Implementation of barcoding and serialization across supply batches gives hospitals and pharmacies cleaner traceability from dock to patient. In our view, this isn’t just a regulatory checkbox, but an ethical step in risk control. Whenever a deviation or user complaint emerges, we track it to root cause, refine our error-proofing, and close the loop with transparent communication.
The future brings new challenges. Expansion of Dexrazoxane indication into pediatric, rare cancers, and even non-cancer cardiac protection draws research institutions and hospitals into new quality and traceability standards. Our facility leaders and QA auditors continue to refine validation strategies in line with new clinical best practices. As clinical advances push into combination therapies and new dosages, we keep pace—adjusting batch sizes, extending stability protocols, and deepening engagement with end users so product in the field matches the needs of real patients.

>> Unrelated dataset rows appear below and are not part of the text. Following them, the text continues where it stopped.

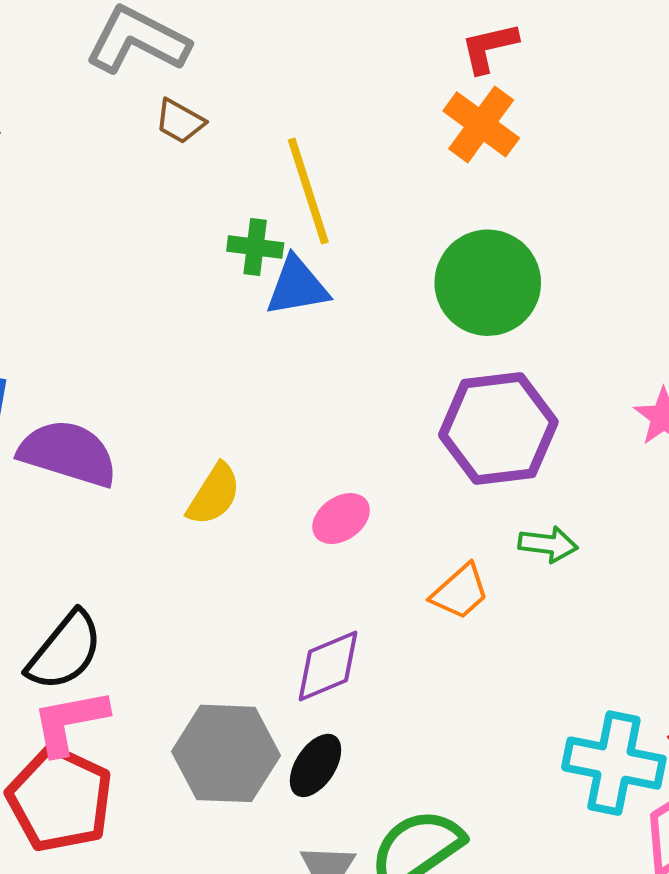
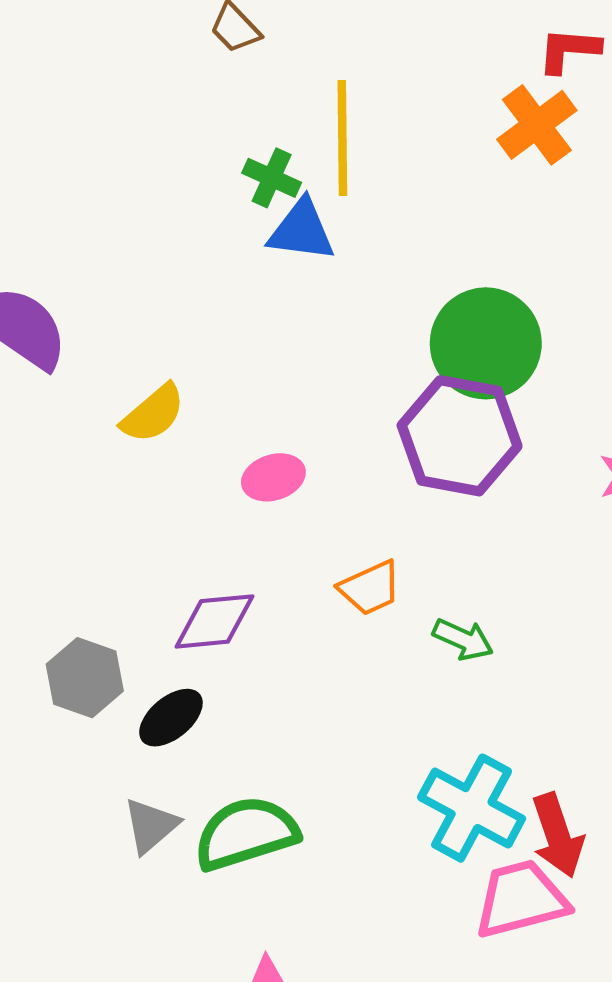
green circle: (488, 283) -> (486, 343), moved
green arrow: (548, 544) -> (463, 639), moved
gray hexagon: (226, 753) -> (85, 678), size x0.7

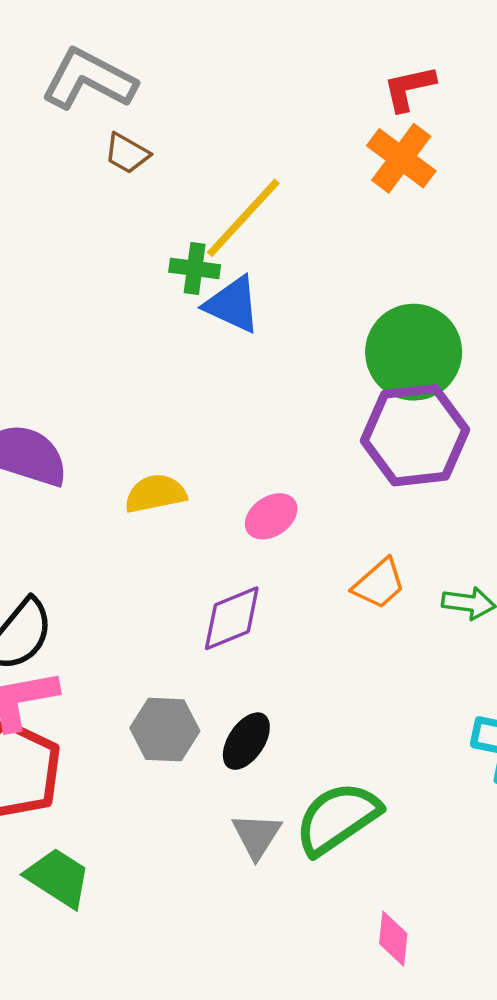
yellow line: (342, 138) -> (243, 218), turned 60
blue triangle: (302, 230) -> (233, 305), turned 34
yellow semicircle: (153, 414) -> (155, 494), turned -134
purple diamond: (214, 621) -> (232, 618), moved

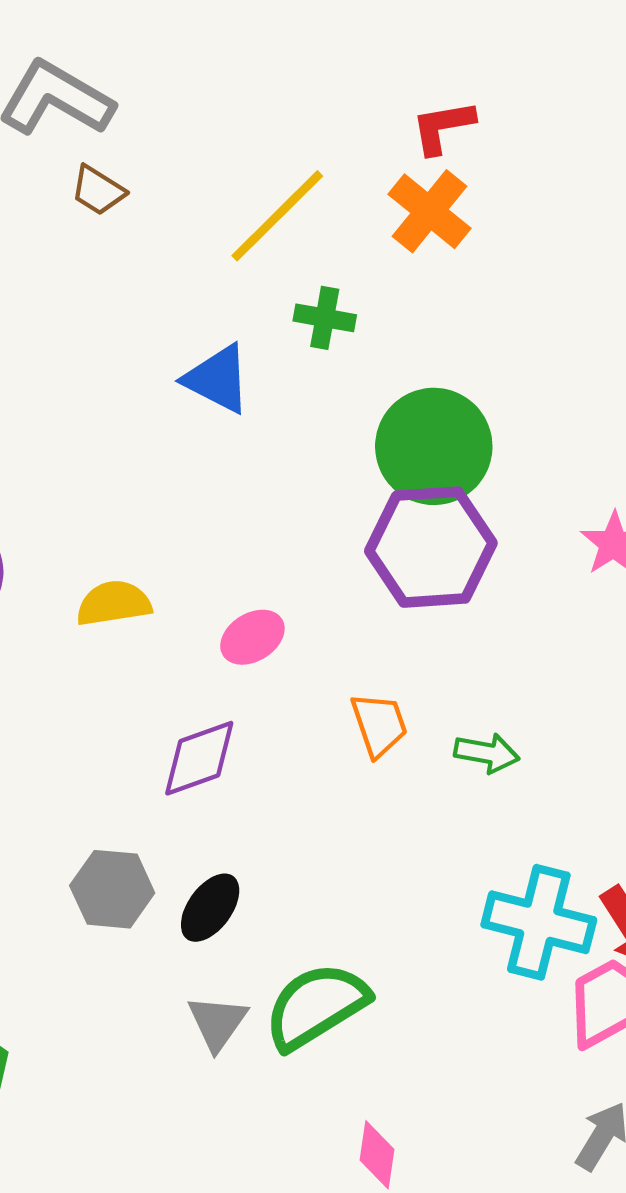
yellow line: (243, 218) -> (277, 216), moved
green cross: (195, 268) -> (325, 318), moved
orange trapezoid: (379, 584) -> (379, 725), turned -70

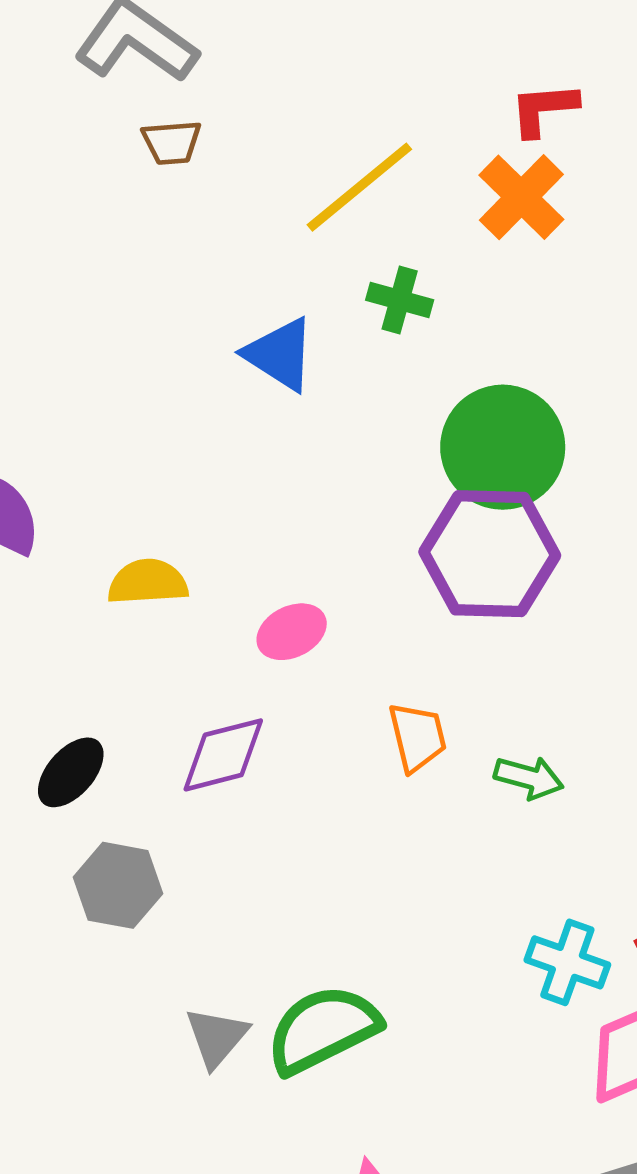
brown trapezoid: (98, 190) -> (172, 142), turned -42
black ellipse: (210, 908) -> (71, 772), moved
cyan cross: (539, 922) -> (567, 962), size x0.7

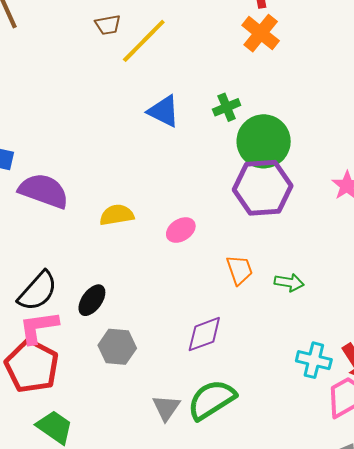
yellow line: (359, 187) -> (144, 41), moved
green cross: (400, 300) -> (227, 107), moved, turned -32
purple diamond: (223, 755) -> (204, 334), moved

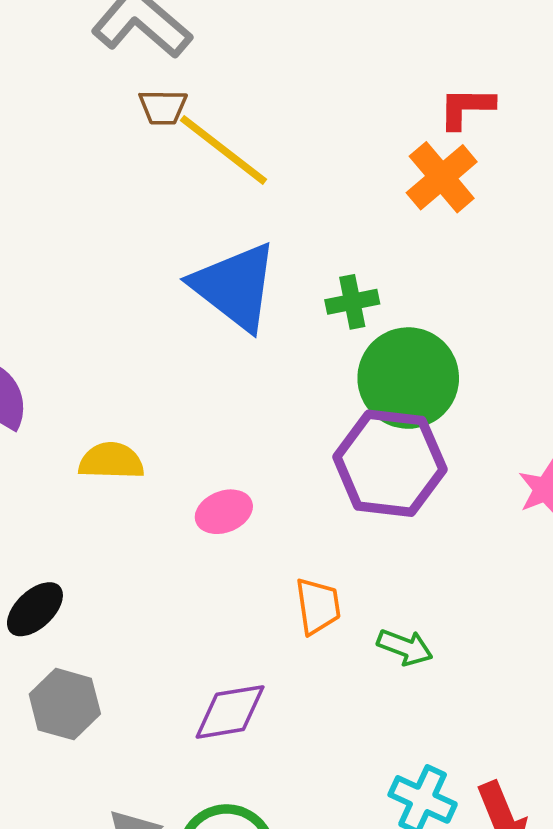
yellow line: (144, 41) -> (223, 150), turned 72
blue triangle: (164, 111) -> (235, 287), size x1.5

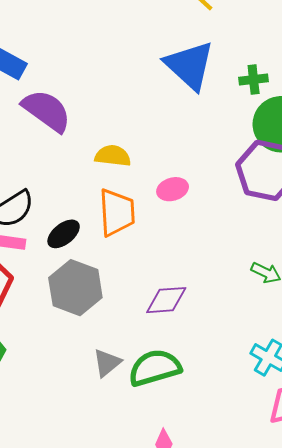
orange trapezoid: (318, 606) -> (117, 212), moved, size x1.5
gray hexagon: (65, 704) -> (75, 288), size x1.4

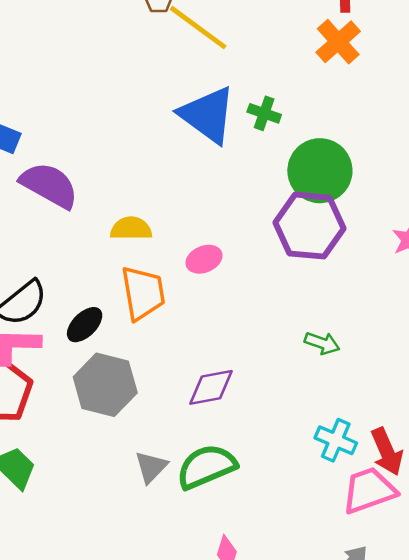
green cross: (254, 79) -> (264, 113), moved, turned 32

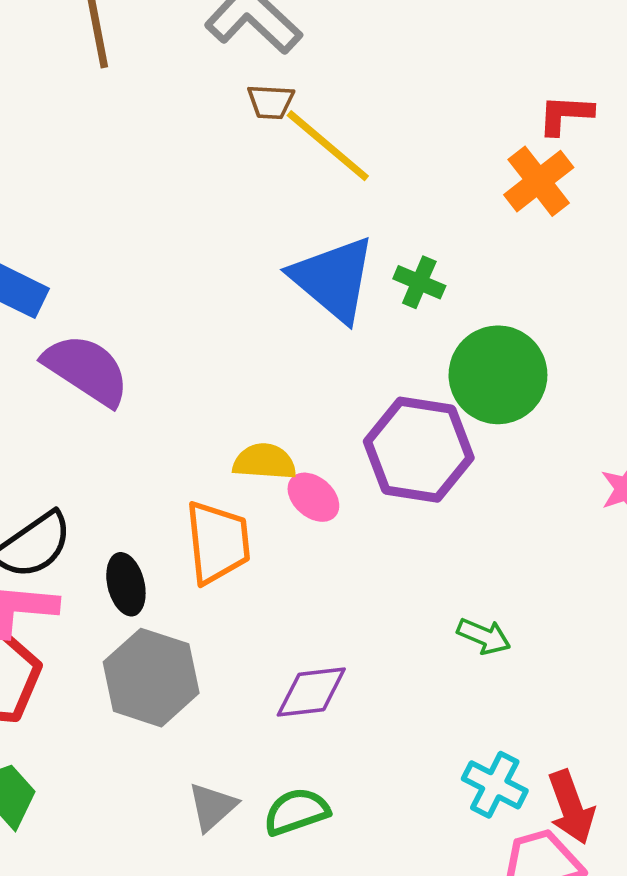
purple hexagon: (310, 226) -> (419, 450), moved
yellow semicircle: (131, 229) -> (265, 462), moved
pink ellipse: (204, 259) -> (313, 497), turned 60
black ellipse: (85, 325) -> (126, 584), turned -63
green semicircle: (207, 467) -> (296, 812), size x0.7

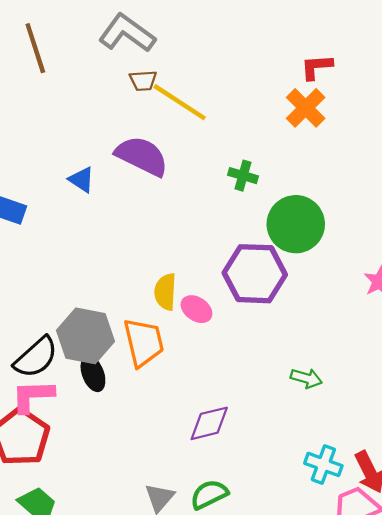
blue triangle: (333, 279) -> (81, 180), moved, size x0.5
purple semicircle: (86, 370) -> (142, 156), moved
yellow semicircle: (265, 462) -> (165, 292), turned -84
gray hexagon: (151, 678) -> (85, 336), moved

Many years in this field have taught us that trust is never given—it grows batch by batch, with each lot reflecting the expertise and diligence of every person in our chain, from synthesis to customer follow-up. For Dexrazoxane, success comes down to doing the right thing each day, not just for compliance but for the people living at the far side of every vial. Clinical partners, regulatory auditors, and patients count on us to put quality and transparency first—every step of the way.